Speaking at the Cruising Yacht Club of Australia this morning, the Bureau’s Michael Logan said he expects the race to start in a freshening nor-easter, which should build throughout the afternoon until the fleet runs into a strong southerly change, with winds of 25 to 35 knots.
“It will be very choppy, wet and uncomfortable for the crews Saturday night,” Logan said. There is still uncertainty about how quickly the front will move up the coast – it is could come earlier, or a bit later – but it is going to come.
So as you hoe into Chrissy dinner guys, remember that in less than 30 hours you are going to be huddled on the rail, or worse still, repacking spinnakers in the steamy forepeak of a lurching, bucking bronco.

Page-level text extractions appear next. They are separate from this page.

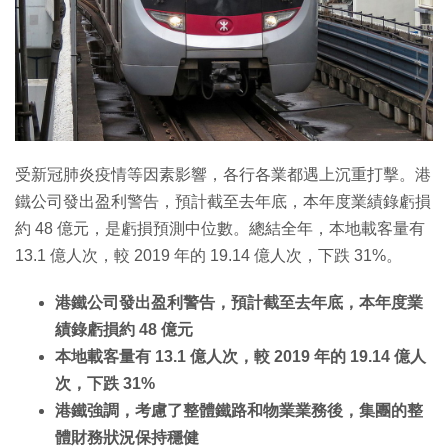
受新冠肺炎疫情等因素影響，各行各業都遇上沉重打擊。港
鐵公司發出盈利警告，預計截至去年底，本年度業績錄虧損
約 48 億元，是虧損預測中位數。總結全年，本地載客量有
13.1 億人次，較 2019 年的 19.14 億人次，下跌 31%。
港鐵公司發出盈利警告，預計截至去年底，本年度業
績錄虧損約 48 億元
本地載客量有 13.1 億人次，較 2019 年的 19.14 億人
次，下跌 31%
港鐵強調，考慮了整體鐵路和物業業務後，集團的整
體財務狀況保持穩健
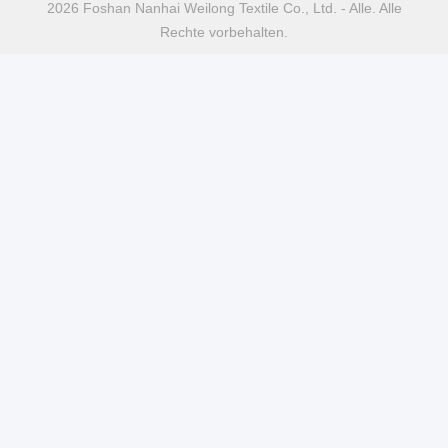
2026 Foshan Nanhai Weilong Textile Co., Ltd. - Alle. Alle
Rechte vorbehalten.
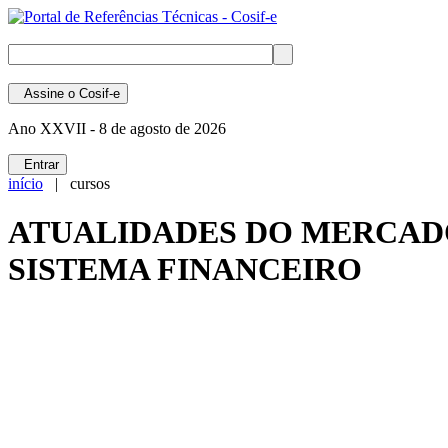
Assine
o Cosif-e
Ano XXVII -
8 de agosto de 2026
Entrar
início
| cursos
ATUALIDADES DO MERCADO
SISTEMA FINANCEIRO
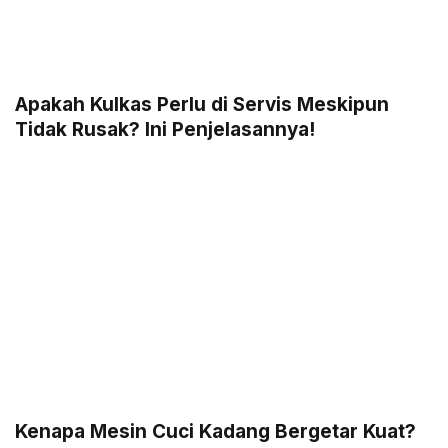
Apakah Kulkas Perlu di Servis Meskipun
Tidak Rusak? Ini Penjelasannya!
Kenapa Mesin Cuci Kadang Bergetar Kuat?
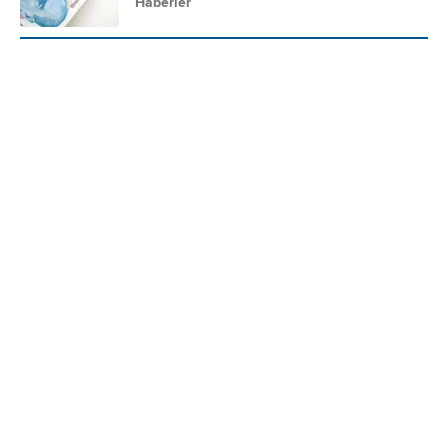
Haberler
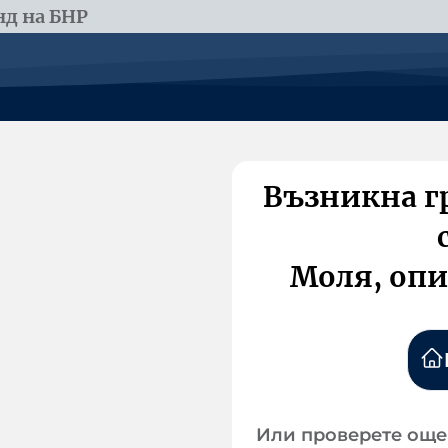
д на БНР
Възникна г
Моля, опи
Или проверете още 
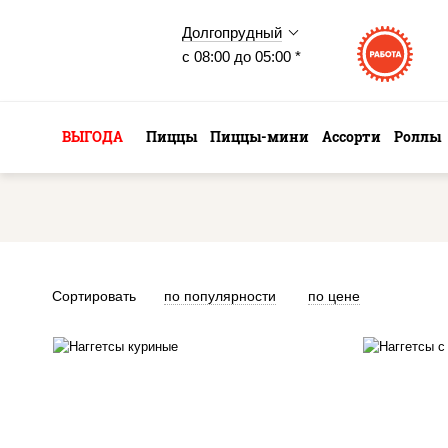
Долгопрудный
с 08:00 до 05:00 *
ВЫГОДА
Пиццы
Пиццы-мини
Ассорти
Роллы
Сортировать
по популярности
по цене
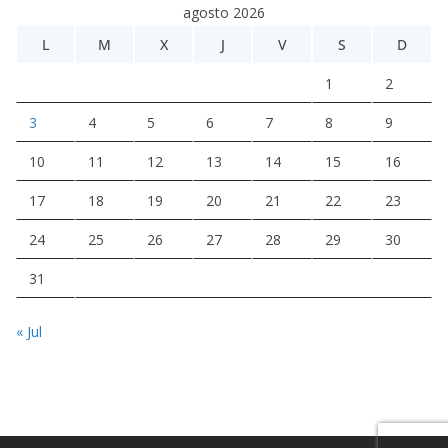
agosto 2026
L
M
X
J
V
S
D
1
2
3
4
5
6
7
8
9
10
11
12
13
14
15
16
17
18
19
20
21
22
23
24
25
26
27
28
29
30
31
« Jul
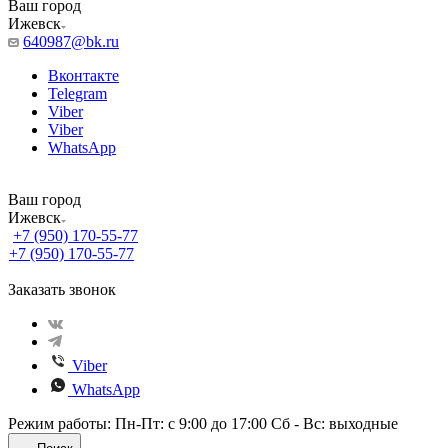
Ваш город
Ижевск
640987@bk.ru
Вконтакте
Telegram
Viber
Viber
WhatsApp
Ваш город
Ижевск
+7 (950) 170-55-77
+7 (950) 170-55-77
Заказать звонок
Viber
WhatsApp
Режим работы: Пн-Пт: с 9:00 до 17:00 Сб - Вс: выходные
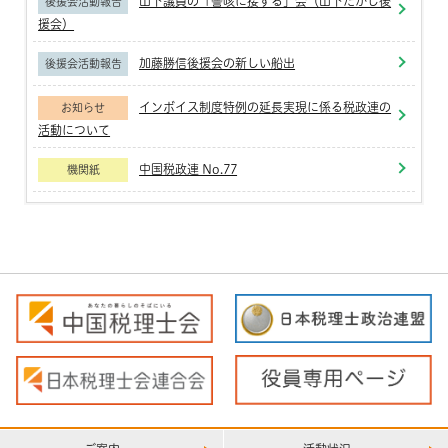
山下議員の「謦咳に接する」会（山下たかし後
後援会活動報告
援会）
加藤勝信後援会の新しい船出
後援会活動報告
インボイス制度特例の延長実現に係る税政連の
お知らせ
活動について
中国税政連 No.77
機関紙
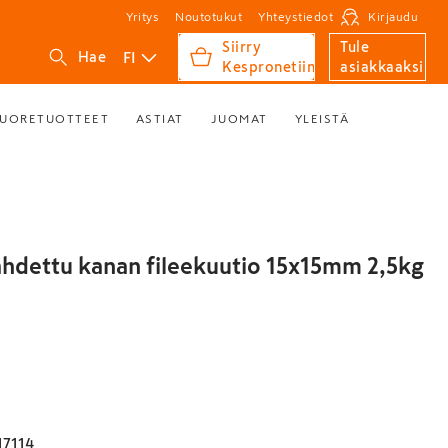
Yritys
Noutotukut
Yhteystiedot
Kirjaudu
Siirry
Tule
FI
Hae
Kespronetiin
asiakkaaksi
UORETUOTTEET
ASTIAT
JUOMAT
YLEISTÄ
ahdettu kanan fileekuutio 15x15mm 2,5kg
7114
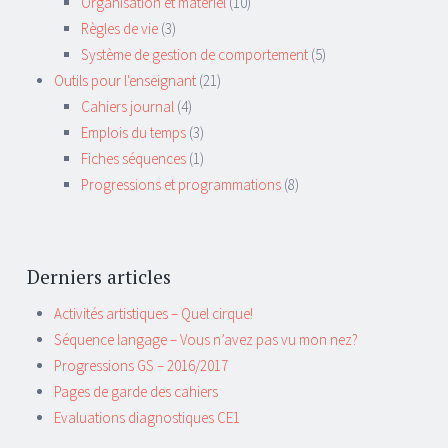
Organisation et matériel
(10)
Règles de vie
(3)
Système de gestion de comportement
(5)
Outils pour l'enseignant
(21)
Cahiers journal
(4)
Emplois du temps
(3)
Fiches séquences
(1)
Progressions et programmations
(8)
Derniers articles
Activités artistiques – Quel cirque!
Séquence langage – Vous n’avez pas vu mon nez?
Progressions GS – 2016/2017
Pages de garde des cahiers
Evaluations diagnostiques CE1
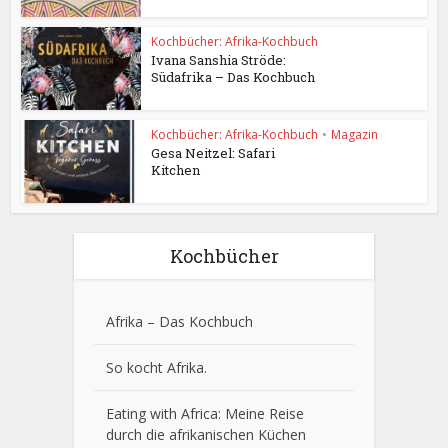
Kochbücher: Afrika-Kochbuch
Ivana Sanshia Ströde:
Südafrika – Das Kochbuch
Kochbücher: Afrika-Kochbuch
•
Magazin
Gesa Neitzel: Safari
Kitchen
Kochbücher
Afrika – Das Kochbuch
So kocht Afrika.
Eating with Africa: Meine Reise
durch die afrikanischen Küchen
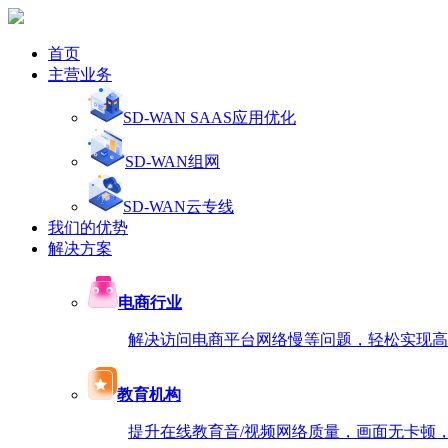
首页
主营业务
SD-WAN SAAS应用优化
SD-WAN组网
SD-WAN云专线
我们的优势
解决方案
电商行业
解决访问电商平台网络慢等问题，轻松实现高速访
教育机构
提升在线教育音/视频网络质量，画面无卡顿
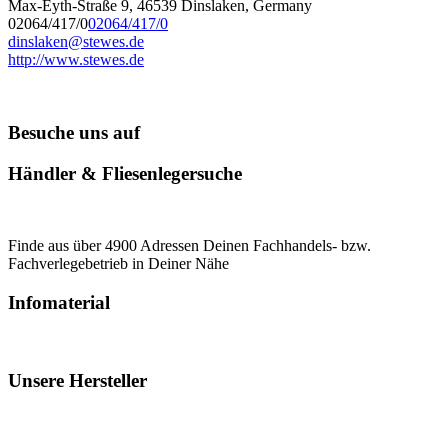
Max-Eyth-Straße 9, 46539 Dinslaken, Germany
02064/417/0
02064/417/0
dinslaken@stewes.de
http://www.stewes.de
Besuche uns auf
Händler & Fliesenlegersuche
Finde aus über 4900 Adressen Deinen Fachhandels- bzw.
Fachverlegebetrieb in Deiner Nähe
Infomaterial
Unsere Hersteller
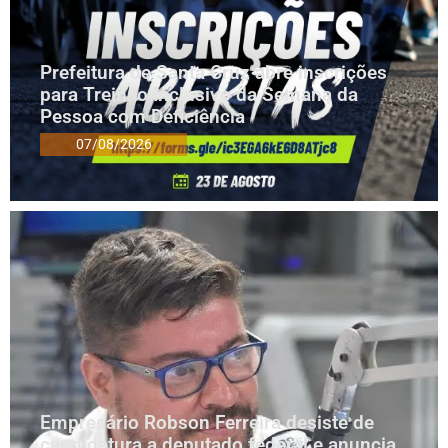
Prefeitura de Santa Cruz abre inscrições
para Treinão Inclusivo da Semana da
Pessoa com Deficiência
07/08/2026
Empresário Robson Ferreira desiste de
candidatura a deputado federal e anuncia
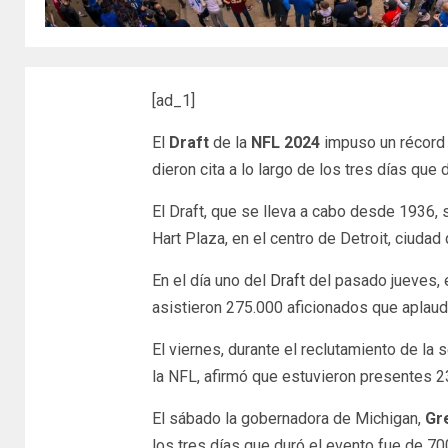
[ad_1]
El
Draft
de la
NFL 2024
impuso un récord 
dieron cita a lo largo de los tres días que 
El Draft, que se lleva a cabo desde 1936,
Hart Plaza, en el centro de Detroit, ciudad
En el día uno del
Draft
del pasado jueves, 
asistieron 275.000 aficionados que aplaud
El viernes, durante el reclutamiento de la 
la NFL, afirmó que estuvieron presentes 
El sábado la gobernadora de Michigan,
Gr
los tres días que duró el evento fue de 7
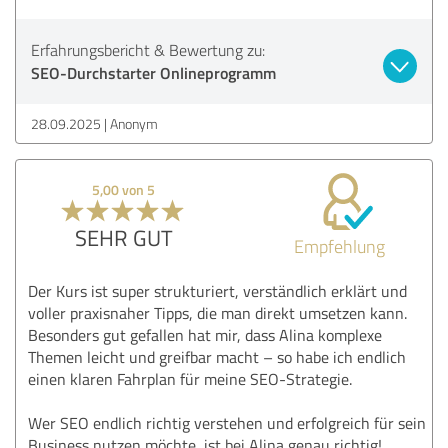
Erfahrungsbericht & Bewertung zu:
SEO-Durchstarter Onlineprogramm
28.09.2025
Anonym
5,00 von 5
SEHR GUT
Empfehlung
Der Kurs ist super strukturiert, verständlich erklärt und
voller praxisnaher Tipps, die man direkt umsetzen kann.
Besonders gut gefallen hat mir, dass Alina komplexe
Themen leicht und greifbar macht – so habe ich endlich
einen klaren Fahrplan für meine SEO-Strategie.
Wer SEO endlich richtig verstehen und erfolgreich für sein
Business nutzen möchte, ist bei Alina genau richtig!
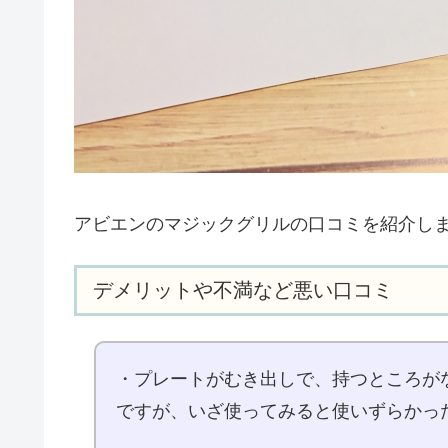
アビエンのマジックグリルの口コミを紹介し
デメリットや不満など悪い口コミ
・プレートがむき出しで、持つところが
ですが、いざ使ってみると使いずらかっ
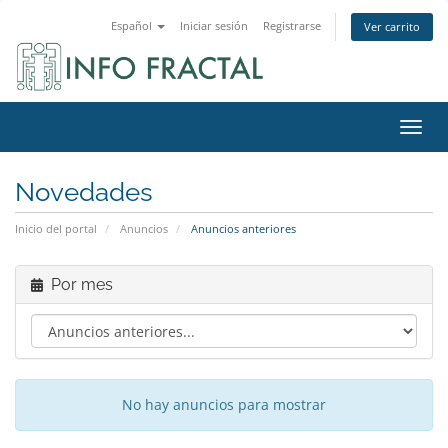
Español
Iniciar sesión
Registrarse
Ver carrito
Activ
Novedades
Inicio del portal
Anuncios
Anuncios anteriores
Por mes
No hay anuncios para mostrar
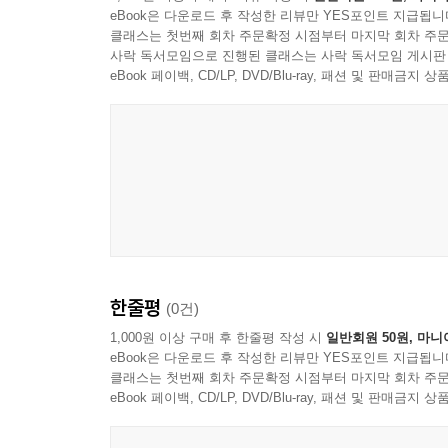
eBook은 다운로드 후 작성한 리뷰만 YES포인트 지급됩니
클래스는 첫번째 회차 주문확정 시점부터 마지막 회차 주문
사락 독서모임으로 진행된 클래스는 사락 독서모임 게시판
eBook 페이백, CD/LP, DVD/Blu-ray, 패션 및 판매금
한줄평
(0건)
1,000원 이상 구매 후 한줄평 작성 시
일반회원 50원, 마니
eBook은 다운로드 후 작성한 리뷰만 YES포인트 지급됩니
클래스는 첫번째 회차 주문확정 시점부터 마지막 회차 주문
eBook 페이백, CD/LP, DVD/Blu-ray, 패션 및 판매금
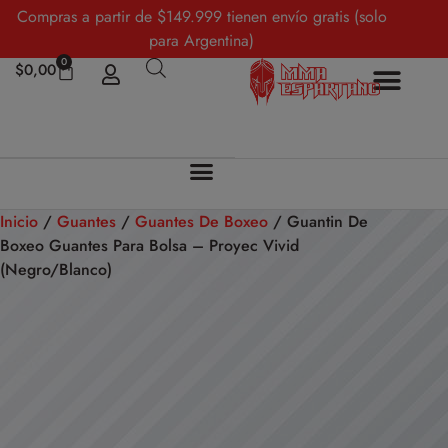
Compras a partir de $149.999 tienen envío gratis (solo
para Argentina)
0
$
0,00
Inicio
/
Guantes
/
Guantes De Boxeo
/ Guantin De
Boxeo Guantes Para Bolsa – Proyec Vivid
(Negro/Blanco)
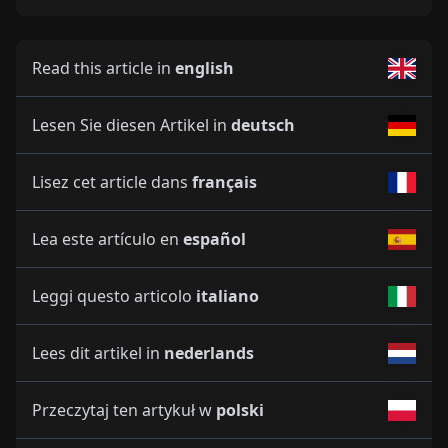
Read this article in
english
Lesen Sie diesen Artikel in
deutsch
Lisez cet article dans
français
Lea este artículo en
español
Leggi questo articolo
italiano
Lees dit artikel in
nederlands
Przeczytaj ten artykuł w
polski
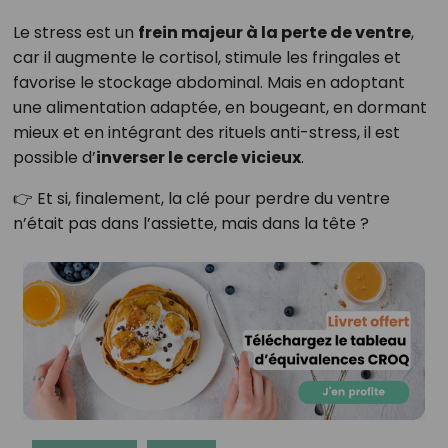
Le stress est un
frein majeur à la perte de ventre
,
car il augmente le cortisol, stimule les fringales et
favorise le stockage abdominal. Mais en adoptant
une alimentation adaptée, en bougeant, en dormant
mieux et en intégrant des rituels anti-stress, il est
possible d’
inverser le cercle vicieux
.
👉 Et si, finalement, la clé pour perdre du ventre
n’était pas dans l’assiette, mais dans la tête ?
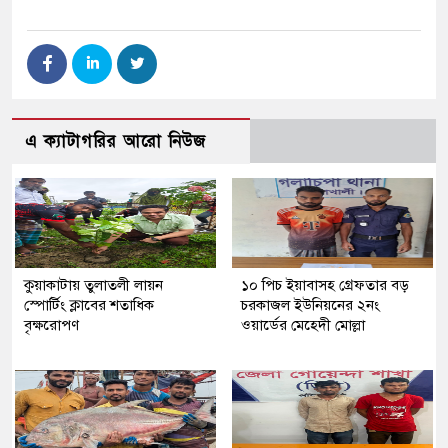
এ ক্যাটাগরির আরো নিউজ
কুয়াকাটায় তুলাতলী লায়ন
১০ পিচ ইয়াবাসহ গ্রেফতার বড়
স্পোর্টিং ক্লাবের শতাধিক
চরকাজল ইউনিয়নের ২নং
বৃক্ষরোপণ
ওয়ার্ডের মেহেদী মোল্লা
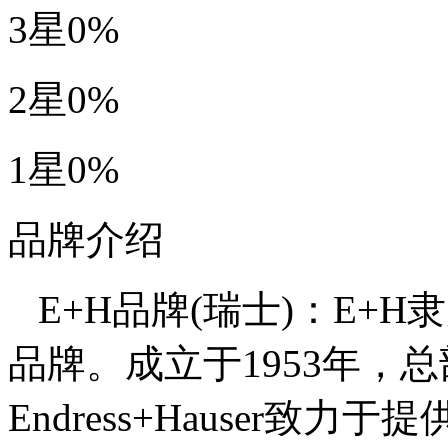
3星
0%
2星
0%
1星
0%
品牌介绍
E+H品牌(瑞士)：E+H隶属
品牌。成立于1953年，总部
Endress+Hauser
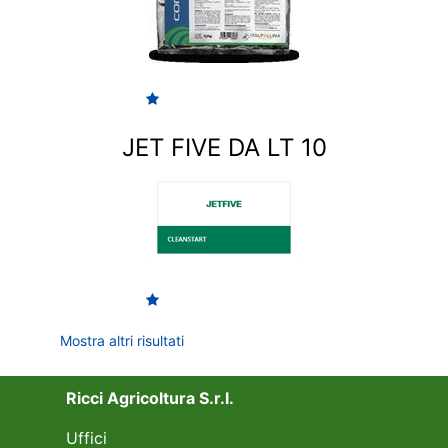
JET FIVE DA LT 10
Mostra altri risultati
Ricci Agricoltura S.r.l.
Uffici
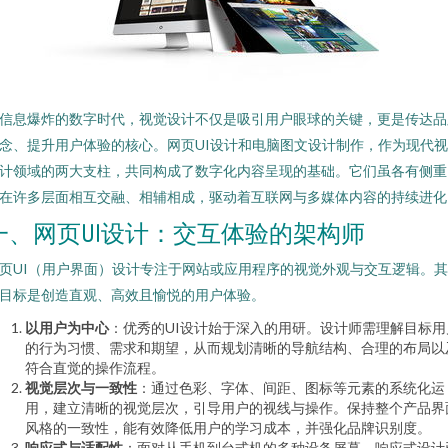
信息爆炸的数字时代，视觉设计不仅是吸引用户眼球的关键，更是传达品
念、提升用户体验的核心。网页UI设计和电脑图文设计制作，作为现代
计领域的两大支柱，共同构成了数字化内容呈现的基础。它们虽各有侧重
在许多层面相互交融、相辅相成，驱动着互联网与多媒体内容的持续进化
一、网页UI设计：交互体验的架构师
页UI（用户界面）设计专注于网站或应用程序的视觉外观与交互逻辑。
目标是创造直观、高效且愉悦的用户体验。
以用户为中心
：优秀的UI设计始于深入的用研。设计师需理解目标用
的行为习惯、需求和期望，从而规划清晰的导航结构、合理的布局以
符合直觉的操作流程。
视觉层次与一致性
：通过色彩、字体、间距、图标等元素的系统化运
用，建立清晰的视觉层次，引导用户的视线与操作。保持整个产品界
风格的一致性，能有效降低用户的学习成本，并强化品牌识别度。
响应式与适配性
：面对从手机到台式机的多种设备屏幕，响应式设计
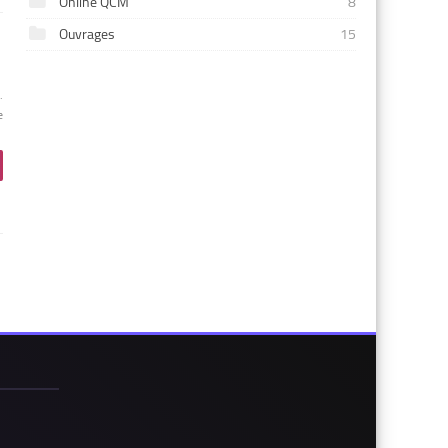
Online QCM
8
Ouvrages
15
.
e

The million dollar question is: what comes after?
And the various models forecasters and navigators rely on just can’t agree on that one. Some show a big Low developing in the Tasman Sea east of Tasmania. Depending on where it is, that Low would stretch the southerlies out for an extra 24 hours and make them even stronger in Bass Strait. Some of the models are suggesting winds of 40 to 50 knots.
But other models show no Low at all, predicting the polar opposite of light winds off Tasmania on Sunday.
What happens after Sunday is still more guess than science.
The good news from Logan, though, is “Even the worst case scenarios showing up in the models do not suggest 2015 will be another 1998,” when a monster storm devastated the fleet.
So where does this leave everybody? Preparing for the worst and hoping what does pan out on the day suits each boat’s characteristics.
“A big consideration is keeping the boat together on that first night,” says Perpetual Loyal navigator Adrienne Cahalan. “It is going to be tough on the whole fleet, irrespective of what develops on Sunday.”
“We are working on a worst case scenario of 50 knots in Bass Strait,” says Juan Vila, the navigator on Wild Oats XI, “but we don’t have a firm plan yet. We are still looking at all the scenarios, and the differences between them are black and white. It would be nice if the Low doesn’t form.”
Nice for the slim Oats in the race for line honours perhaps, but not so nice for the wider maxis like Perpetual Loyal and Comanche.
The price they pay for their huge power advantage over a skinny boat like Oats is a lot of extra underwater drag when the wind drops and their wide beams settle back to horizontal from near vertical and put a whole lot of wetted surface back into the water. They may not want 50 knots, but no Low at all would be very disappointing.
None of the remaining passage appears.